De 43-jarige auteur, voormalig adviseur van de Franse Parti Socialiste, wordt tijdens zijn bliksembezoek aan ons land geïnterviewd in poptempel Paradiso in Amsterdam, hij is te gast bij Room for Discussion op de UvA en spreekt in Den Haag op uitnodiging van GroenLinks de financieel specialisten van de Tweede Kamer toe.

Progressieve partijen lopen weg met Piketty. De PvdA, die het in de opiniepeilingen niet goed doet en mogelijkheden zoekt om zich beter te profileren, greep de door Piketty voorspelde toename van de kloof tussen vermogenden en onvermogenden met beide handen aan. De partij eist daarom hogere belasting op vermogen.

Verdeling

Probleem: er is geen bewijs dat de vermogensverschillen hier substantieel toenemen. Piketty beschrijft in zijn boek de trend in allerlei landen, maar gaat niet in detail op Nederland in. Het kabinet deed dat in een brief aan de Tweede Kamer wel.

Conclusie van PvdA-minister Lodewijk Asscher (Sociale Zaken) en VVD-staatssecretaris Eric Wiebes (Financiën): de verdeling van vermogen is weliswaar ‘aanzienlijk schever dan de verdeling van inkomen, maar is fors gedaald gedurende de twintigste eeuw en de afgelopen twintig jaar stabiel’.

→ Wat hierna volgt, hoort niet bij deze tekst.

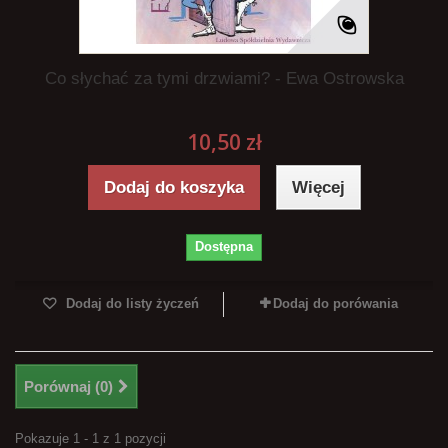
Co słychać za tymi drzwiami? - Ewa Ostrowska
10,50 zł
Dodaj do koszyka
Więcej
Dostępna
Dodaj do listy życzeń
Dodaj do porówania
Porównaj (
0
)
Pokazuje 1 - 1 z 1 pozycji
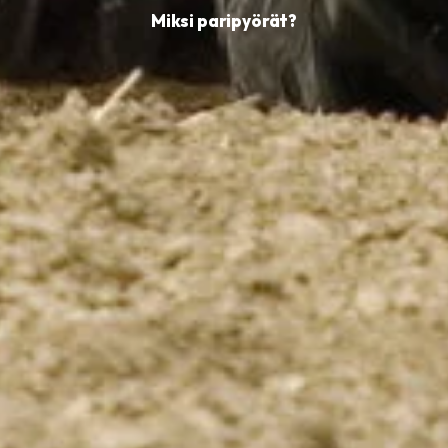
Miksi paripyörät?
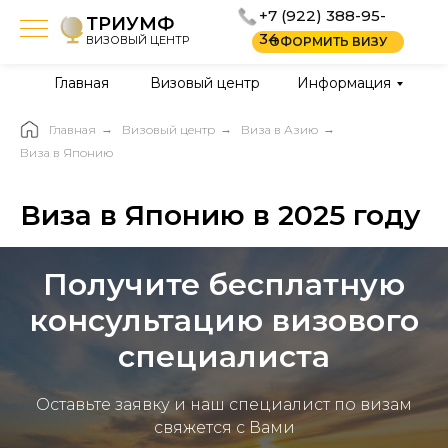
+7 (922) 388-95-
ТРИУМФ
34
ВИЗОВЫЙ ЦЕНТР
ОФОРМИТЬ ВИЗУ
Главная
Визовый центр
Информация
Главная
→
Визовый центр
→
Виза в Азию
→
Виза в Японию
Виза в Японию в 2025 году
Получите бесплатную
консультацию визового
специалиста
Оставьте заявку и наш специалист по визам
свяжется с Вами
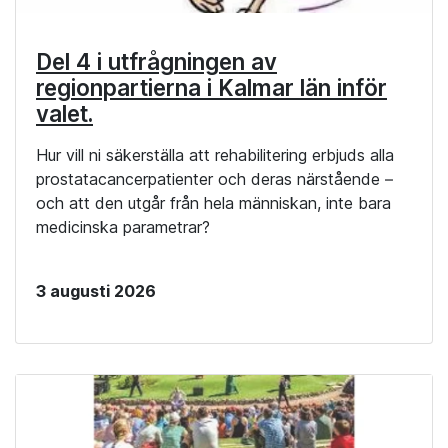
Del 4 i utfrågningen av
regionpartierna i Kalmar län inför
valet.
Hur vill ni säkerställa att rehabilitering erbjuds alla
prostatacancerpatienter och deras närstående –
och att den utgår från hela människan, inte bara
medicinska parametrar?
3 augusti 2026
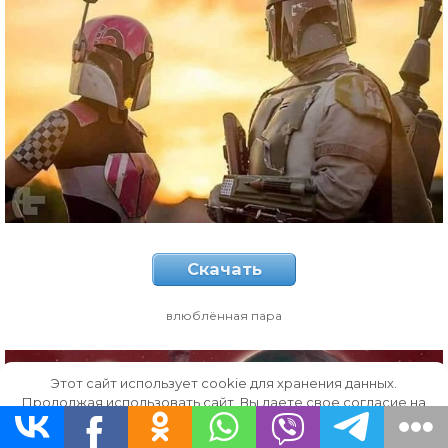
Скачать
влюблённая пара
Этот сайт использует cookie для хранения данных.
Продолжая использовать сайт, Вы даете свое согласие на
работу с этими файлами.
OK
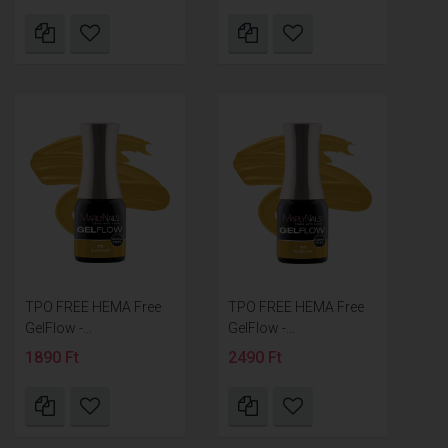
TPO FREE HEMA Free
TPO FREE HEMA Free
GelFlow -...
GelFlow -...
1890 Ft
2490 Ft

Zo beschouwd komt Piketty in het verkeerde land op bezoek. Nederland is in veel opzichten egalitair. Niet alleen zijn vermogensverhoudingen stabiel, ook inkomensverschillen zijn vergeleken met andere landen relatief klein.

De bewindslieden wijzen in hun brief onder meer op inmiddels twintig jaar oud onderzoek van de Amsterdamse hoogleraar cultuursociologie Nico Wilterdink (68). Hij bracht vermogensverschillen tussen 1894 en 1989 in kaart. Het kabinet vulde zijn data aan met gegevens van het Centraal Bureau voor de Statistiek (CBS) over latere jaren.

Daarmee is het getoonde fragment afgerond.